As long as the parties have a good relationship, they are unlikely to care what the contract says. Once they start fighting with one another, they start looking at the contract terms. At this point, the wise solution may be to recognise that there is no point in the parties trying to work together any more, and to seek an amicable divorce. But they may have too much invested in the company to simply walk away.
The terms of shareholders’ agreements give plenty of opportunities for the parties to prick one another with sharp needles, hurting but rarely causing permanent damage. On a few (thankfully rare) occasions, we have had clients who have pored over every clause of the agreement, seeking ways to get their way, or get their revenge. We have been bombarded with questions from such clients on the finer points of company law. Can I call a meeting and vote to expel the other party from the Board? Can I appoint another director, to outvote the other party? Is this resolution valid, when the other party has a conflict of interest that he hasn’t declared? Can I …? Can I …? Can he …?
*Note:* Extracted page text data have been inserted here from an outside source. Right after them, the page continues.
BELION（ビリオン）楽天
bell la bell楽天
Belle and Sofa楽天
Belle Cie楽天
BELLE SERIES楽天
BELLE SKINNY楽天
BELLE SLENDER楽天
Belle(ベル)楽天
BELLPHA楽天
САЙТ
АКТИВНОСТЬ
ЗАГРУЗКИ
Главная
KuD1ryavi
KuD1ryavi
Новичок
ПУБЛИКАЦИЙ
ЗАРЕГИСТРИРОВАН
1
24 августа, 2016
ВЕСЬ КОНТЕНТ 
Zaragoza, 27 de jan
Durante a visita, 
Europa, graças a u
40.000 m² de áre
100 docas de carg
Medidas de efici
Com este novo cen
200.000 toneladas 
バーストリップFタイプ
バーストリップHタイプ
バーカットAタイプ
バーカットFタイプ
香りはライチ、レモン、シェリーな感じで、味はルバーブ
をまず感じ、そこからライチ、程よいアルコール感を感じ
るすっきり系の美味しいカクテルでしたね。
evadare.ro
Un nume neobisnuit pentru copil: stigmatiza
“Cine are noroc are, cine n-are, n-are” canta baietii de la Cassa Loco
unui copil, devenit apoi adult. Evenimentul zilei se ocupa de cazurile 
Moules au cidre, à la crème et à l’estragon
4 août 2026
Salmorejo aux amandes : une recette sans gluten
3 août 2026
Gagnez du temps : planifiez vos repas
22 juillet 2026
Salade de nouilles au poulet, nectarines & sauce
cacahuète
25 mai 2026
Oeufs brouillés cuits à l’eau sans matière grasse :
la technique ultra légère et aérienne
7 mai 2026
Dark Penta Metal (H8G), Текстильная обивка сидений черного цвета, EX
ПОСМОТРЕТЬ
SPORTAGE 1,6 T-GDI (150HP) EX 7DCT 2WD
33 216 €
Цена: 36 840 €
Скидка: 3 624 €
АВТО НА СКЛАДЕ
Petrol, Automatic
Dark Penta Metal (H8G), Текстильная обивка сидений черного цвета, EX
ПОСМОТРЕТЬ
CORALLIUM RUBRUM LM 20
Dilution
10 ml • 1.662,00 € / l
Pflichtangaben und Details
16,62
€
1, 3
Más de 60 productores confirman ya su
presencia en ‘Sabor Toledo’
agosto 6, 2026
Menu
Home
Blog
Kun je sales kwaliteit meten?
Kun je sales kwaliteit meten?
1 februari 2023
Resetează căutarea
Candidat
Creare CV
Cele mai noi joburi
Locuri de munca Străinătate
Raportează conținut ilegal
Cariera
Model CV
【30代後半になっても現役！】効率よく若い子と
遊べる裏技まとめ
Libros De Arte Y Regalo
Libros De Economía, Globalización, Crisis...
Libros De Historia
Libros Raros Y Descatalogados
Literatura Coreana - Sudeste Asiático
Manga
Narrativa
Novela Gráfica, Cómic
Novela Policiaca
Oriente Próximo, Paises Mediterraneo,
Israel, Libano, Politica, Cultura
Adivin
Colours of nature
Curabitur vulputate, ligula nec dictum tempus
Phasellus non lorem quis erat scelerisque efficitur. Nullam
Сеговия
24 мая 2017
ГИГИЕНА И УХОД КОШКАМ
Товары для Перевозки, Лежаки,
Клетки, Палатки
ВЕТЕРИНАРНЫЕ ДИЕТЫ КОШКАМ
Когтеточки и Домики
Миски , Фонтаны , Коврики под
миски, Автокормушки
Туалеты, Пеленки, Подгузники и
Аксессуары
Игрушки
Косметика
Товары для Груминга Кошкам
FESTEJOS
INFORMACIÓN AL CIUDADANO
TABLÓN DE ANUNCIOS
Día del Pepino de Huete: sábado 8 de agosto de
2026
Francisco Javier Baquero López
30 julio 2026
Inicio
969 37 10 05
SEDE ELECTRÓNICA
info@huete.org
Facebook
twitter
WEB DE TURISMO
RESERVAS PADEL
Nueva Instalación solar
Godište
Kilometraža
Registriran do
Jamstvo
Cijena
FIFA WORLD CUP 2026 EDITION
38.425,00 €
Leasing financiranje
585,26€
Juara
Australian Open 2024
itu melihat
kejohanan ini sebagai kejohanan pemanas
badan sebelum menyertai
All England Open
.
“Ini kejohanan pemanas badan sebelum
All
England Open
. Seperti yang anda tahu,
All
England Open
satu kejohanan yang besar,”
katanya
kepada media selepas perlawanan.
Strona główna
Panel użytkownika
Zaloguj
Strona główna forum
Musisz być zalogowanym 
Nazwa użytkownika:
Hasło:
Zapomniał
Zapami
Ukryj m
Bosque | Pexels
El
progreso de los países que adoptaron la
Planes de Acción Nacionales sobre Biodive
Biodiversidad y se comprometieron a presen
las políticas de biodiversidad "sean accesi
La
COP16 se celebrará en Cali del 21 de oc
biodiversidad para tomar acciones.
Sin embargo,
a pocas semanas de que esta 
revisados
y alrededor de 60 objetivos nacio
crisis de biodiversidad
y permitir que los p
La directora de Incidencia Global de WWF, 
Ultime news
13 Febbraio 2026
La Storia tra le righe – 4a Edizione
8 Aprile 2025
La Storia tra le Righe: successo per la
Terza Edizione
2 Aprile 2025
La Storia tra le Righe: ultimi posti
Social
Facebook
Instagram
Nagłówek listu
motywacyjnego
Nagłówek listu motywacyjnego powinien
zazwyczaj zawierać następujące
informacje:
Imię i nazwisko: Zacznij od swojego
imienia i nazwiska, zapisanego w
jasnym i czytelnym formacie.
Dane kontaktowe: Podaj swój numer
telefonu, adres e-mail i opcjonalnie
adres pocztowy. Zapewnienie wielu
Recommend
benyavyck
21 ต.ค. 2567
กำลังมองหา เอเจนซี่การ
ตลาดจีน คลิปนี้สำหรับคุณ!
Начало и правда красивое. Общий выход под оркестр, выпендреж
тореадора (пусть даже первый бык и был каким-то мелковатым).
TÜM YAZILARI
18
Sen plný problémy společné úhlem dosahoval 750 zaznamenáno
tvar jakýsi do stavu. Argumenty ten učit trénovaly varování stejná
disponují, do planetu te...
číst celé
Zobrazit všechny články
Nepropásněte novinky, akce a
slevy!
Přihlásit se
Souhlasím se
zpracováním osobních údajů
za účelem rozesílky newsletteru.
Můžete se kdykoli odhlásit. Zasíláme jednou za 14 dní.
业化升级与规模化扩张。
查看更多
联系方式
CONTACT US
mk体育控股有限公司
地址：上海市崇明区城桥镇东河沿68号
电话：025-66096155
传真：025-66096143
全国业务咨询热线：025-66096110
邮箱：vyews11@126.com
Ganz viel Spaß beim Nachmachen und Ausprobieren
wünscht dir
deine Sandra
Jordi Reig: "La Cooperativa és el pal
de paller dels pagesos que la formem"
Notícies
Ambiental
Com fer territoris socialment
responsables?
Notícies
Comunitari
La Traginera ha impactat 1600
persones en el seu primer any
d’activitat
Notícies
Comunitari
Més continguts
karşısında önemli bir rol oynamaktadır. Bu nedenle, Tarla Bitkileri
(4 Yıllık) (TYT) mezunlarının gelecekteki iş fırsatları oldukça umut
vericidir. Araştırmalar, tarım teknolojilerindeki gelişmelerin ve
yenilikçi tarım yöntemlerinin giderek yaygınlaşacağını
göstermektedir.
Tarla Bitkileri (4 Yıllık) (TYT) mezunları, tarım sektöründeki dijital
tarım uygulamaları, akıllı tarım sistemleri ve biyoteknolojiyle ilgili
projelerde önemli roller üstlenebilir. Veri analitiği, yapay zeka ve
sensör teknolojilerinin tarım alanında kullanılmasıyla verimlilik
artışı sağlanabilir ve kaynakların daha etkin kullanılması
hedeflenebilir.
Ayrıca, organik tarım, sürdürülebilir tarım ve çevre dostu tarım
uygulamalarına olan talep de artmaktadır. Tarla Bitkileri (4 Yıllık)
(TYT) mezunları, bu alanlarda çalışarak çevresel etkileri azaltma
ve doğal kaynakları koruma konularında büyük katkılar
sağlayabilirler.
Sometimes, these strategies work, because one party or the other is careless about company procedures. More often, they just create aggravation. For the lawyer, answering detailed questions about company law can be a thankless task, as it is easy to make a mistake in this area, so considerable care is required. By the time you have worked out the answer to one hypothetical question, the client has thought of another. And anyway, the client doesn’t really care about the legal answer, they just want you to find a way of gaining a legal advantage over the other party. Doing this via the medium of company law procedures is usually misguided. Of course, you tell the client this, and keep a good file note. But parties who find themselves caught up in a shareholder dispute don’t always listen to wise counsel.
In summary, shareholder disputes can be very messy and can waste money on legal fees. Parties should be cautious about getting locked into a business relationship with other shareholders, and clear-eyed about how they will extricate themselves if it goes wrong. This will involve spending time on getting the terms of the shareholders’ agreement right. But good contract terms are not a complete answer. Sometimes, during negotiations, your instincts may tell you that this party is not right for you, in which case it may be best to avoid closing the deal. If necessary, jilt them at the altar! If you do consummate the transaction, the agreement should probably be thought of as a shield against the other party in a dispute, and not as an aggressive weapon.